Norm of Refinement is no Greater than Norm of Subdivision
Theorem
Let $P$ be a finite subdivision of $\closedint a b$.
Let $P'$ be a refinement of $P$.
Then:
- $\norm {P'} \le \norm P$
where $\norm P$ denotes the norm of $P$.
Proof
Let $P = \set {x_0, x_1, \dotsc, x_{n - 1}, x_n}$.
Let $P' = \set {y_0, y_1, \dotsc, y_{m - 1}, y_m}$.
By definition of refinement:
- $P \subseteq P'$
Therefore, every $x_i \in P'$.
Thus, every $i \in \set {0, 1, \dotsc, n - 1, n}$, define $k_i \in \set {0, 1, \dotsc, m - 1, m}$ such that:
- $y_{k_i} = x_i$
Now, for each $j \in \set {1, 2, \dotsc, m - 1, m}$, let $i_j$ be the smallest $i$ such that $k_i \ge j$.

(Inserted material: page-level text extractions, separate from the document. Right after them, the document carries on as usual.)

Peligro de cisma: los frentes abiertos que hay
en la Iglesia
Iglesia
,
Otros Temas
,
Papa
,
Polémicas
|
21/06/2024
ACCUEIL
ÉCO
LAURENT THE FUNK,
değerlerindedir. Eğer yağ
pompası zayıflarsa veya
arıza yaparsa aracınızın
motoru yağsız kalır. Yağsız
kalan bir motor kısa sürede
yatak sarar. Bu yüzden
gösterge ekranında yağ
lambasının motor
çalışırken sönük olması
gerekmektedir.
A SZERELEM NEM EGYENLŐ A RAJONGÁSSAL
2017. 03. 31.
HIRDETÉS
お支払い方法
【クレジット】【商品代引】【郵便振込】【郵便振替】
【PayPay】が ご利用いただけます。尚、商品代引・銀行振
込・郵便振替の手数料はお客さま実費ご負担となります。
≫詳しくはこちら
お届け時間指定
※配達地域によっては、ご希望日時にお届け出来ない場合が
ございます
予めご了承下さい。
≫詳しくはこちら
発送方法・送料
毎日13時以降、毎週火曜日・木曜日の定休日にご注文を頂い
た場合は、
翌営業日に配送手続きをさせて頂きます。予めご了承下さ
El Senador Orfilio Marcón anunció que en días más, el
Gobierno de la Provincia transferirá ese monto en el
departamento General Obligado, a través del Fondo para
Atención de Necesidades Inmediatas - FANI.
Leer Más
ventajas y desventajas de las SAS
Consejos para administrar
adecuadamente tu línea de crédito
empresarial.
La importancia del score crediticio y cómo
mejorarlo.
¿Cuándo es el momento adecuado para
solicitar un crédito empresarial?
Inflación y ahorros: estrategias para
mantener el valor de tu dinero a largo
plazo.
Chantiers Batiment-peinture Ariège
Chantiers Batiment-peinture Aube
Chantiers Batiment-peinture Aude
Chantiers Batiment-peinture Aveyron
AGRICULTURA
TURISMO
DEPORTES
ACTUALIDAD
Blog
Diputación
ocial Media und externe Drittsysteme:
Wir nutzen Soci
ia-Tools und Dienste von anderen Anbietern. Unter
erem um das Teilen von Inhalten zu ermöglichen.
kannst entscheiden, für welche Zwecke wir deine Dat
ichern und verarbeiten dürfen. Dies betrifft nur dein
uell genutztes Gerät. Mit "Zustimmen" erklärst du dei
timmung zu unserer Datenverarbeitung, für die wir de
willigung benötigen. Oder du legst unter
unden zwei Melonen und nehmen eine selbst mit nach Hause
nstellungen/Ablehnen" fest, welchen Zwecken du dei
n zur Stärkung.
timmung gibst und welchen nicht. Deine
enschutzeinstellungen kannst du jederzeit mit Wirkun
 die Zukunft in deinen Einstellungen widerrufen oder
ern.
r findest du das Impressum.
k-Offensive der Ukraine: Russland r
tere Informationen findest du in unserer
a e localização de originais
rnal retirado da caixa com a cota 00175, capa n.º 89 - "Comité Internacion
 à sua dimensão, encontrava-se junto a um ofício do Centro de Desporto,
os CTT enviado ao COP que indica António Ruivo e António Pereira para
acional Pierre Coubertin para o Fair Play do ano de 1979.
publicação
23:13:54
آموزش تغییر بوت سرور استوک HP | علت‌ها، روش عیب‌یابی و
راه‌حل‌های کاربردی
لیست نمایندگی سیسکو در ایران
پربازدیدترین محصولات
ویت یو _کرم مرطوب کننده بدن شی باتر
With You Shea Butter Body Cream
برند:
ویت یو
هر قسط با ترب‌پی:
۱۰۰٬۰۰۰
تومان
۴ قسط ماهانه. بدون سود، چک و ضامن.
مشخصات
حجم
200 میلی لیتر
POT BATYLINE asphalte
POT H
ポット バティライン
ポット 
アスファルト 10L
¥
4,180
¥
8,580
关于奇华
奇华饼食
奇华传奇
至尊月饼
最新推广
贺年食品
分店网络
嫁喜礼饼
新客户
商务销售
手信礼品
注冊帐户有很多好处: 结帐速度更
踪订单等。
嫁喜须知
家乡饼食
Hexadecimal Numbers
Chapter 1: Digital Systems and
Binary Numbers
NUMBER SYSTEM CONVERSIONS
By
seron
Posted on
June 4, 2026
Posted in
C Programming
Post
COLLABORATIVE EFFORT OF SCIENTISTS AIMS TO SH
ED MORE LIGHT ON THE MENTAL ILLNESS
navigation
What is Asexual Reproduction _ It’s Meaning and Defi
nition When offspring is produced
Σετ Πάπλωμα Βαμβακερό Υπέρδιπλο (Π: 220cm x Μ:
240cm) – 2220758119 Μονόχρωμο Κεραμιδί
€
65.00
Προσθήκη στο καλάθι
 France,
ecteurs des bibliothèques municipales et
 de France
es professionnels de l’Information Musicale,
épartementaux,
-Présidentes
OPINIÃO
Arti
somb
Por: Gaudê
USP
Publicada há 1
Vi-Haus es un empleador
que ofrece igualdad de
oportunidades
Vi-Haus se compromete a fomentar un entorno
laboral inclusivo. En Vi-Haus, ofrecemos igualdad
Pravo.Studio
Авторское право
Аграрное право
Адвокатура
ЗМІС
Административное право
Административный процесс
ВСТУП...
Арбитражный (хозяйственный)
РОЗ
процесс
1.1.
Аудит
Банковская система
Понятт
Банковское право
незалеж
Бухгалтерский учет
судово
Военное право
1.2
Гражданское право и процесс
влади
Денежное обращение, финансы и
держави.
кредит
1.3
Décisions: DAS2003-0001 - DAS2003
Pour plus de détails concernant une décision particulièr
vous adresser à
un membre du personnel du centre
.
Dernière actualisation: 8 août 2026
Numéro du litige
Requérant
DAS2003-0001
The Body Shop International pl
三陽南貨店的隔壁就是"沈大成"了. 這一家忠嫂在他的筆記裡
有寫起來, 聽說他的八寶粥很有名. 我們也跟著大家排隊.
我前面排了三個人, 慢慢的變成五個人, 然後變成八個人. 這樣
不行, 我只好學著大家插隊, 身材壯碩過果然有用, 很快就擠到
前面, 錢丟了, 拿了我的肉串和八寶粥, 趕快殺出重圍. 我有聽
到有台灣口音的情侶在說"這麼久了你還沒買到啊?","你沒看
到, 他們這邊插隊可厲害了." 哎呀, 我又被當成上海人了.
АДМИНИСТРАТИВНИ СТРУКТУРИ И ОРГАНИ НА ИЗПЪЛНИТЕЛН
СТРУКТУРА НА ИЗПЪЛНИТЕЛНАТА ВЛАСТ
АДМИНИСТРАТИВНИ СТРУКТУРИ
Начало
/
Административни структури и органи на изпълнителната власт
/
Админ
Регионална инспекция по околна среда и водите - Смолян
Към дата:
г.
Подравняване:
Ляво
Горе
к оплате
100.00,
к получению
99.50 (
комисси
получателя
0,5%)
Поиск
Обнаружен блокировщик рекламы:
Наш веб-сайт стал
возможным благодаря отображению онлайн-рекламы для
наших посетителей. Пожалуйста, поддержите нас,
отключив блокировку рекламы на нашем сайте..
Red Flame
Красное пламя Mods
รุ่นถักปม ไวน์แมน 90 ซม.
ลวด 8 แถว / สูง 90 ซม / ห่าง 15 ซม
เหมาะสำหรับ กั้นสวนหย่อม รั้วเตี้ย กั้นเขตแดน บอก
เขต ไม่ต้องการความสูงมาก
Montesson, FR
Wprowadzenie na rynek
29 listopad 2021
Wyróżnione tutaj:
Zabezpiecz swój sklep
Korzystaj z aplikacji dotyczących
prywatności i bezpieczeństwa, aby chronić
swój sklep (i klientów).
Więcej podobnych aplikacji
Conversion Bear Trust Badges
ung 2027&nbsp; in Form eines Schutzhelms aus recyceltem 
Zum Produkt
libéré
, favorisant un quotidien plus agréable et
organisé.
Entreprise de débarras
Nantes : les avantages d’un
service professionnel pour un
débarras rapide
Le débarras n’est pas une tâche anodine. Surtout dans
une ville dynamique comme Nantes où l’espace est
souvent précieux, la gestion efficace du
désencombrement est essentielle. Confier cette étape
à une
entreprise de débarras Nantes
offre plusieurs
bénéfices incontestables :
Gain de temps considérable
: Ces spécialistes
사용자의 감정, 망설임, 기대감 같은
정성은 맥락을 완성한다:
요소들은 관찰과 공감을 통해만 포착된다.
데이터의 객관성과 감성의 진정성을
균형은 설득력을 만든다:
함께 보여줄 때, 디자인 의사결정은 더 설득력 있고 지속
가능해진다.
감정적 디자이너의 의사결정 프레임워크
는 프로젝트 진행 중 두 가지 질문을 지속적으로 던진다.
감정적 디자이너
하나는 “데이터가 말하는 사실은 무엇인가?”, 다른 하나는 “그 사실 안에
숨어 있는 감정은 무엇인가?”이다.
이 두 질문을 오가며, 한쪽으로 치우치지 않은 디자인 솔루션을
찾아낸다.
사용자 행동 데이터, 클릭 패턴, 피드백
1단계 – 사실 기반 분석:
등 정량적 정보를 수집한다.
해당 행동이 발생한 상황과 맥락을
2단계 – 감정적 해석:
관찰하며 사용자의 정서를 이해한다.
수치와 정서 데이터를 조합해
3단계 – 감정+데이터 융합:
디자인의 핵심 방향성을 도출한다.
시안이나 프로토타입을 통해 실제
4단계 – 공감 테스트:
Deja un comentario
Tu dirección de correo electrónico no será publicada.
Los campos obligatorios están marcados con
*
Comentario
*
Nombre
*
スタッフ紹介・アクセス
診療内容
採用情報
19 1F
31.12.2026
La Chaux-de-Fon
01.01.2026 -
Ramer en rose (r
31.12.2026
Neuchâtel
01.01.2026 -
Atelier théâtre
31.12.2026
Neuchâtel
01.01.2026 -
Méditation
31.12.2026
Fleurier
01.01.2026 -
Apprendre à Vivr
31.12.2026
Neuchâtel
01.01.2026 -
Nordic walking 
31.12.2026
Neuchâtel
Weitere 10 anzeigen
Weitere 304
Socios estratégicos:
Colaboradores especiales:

Since $k_{i_j} \ge j$, it follows that $y_j \le y_{k_{i_j}}$.
Therefore, by definition of $k_i$:
- $y_j \le x_{i_j}$
Aiming for a contradiction, suppose $k_{i_j - 1} > j - 1$.
Then, $k_{i_j - 1} \ge j$, contradicting the fact that $i_j$ is the smallest $i$ satisfying the property.
Therefore, by Proof by Contradiction, $k_{i_j - 1} \le j - 1$.
Hence, $x_{i_j - 1} = y_{k_{i_j - 1}} \le y_{j - 1}$.
Let $Z = \norm {P'}$ be the norm of $P'$.
By definition, there is some $j \in \set {1, 2, \dotsc, m - 1, m}$ such that:
- $y_j - y_{j - 1} = Z$
But from:
- $x_{i_j - 1} \le y_{j - 1} \le y_j \le x_{i_j}$
it follows that:
- $x_{i_j} - x_{i_j - 1} \ge y_j - y_{j - 1} = Z$
Therefore, by definition of the norm of $P$:
- $\norm P \ge Z = \norm {P'}$
$\blacksquare$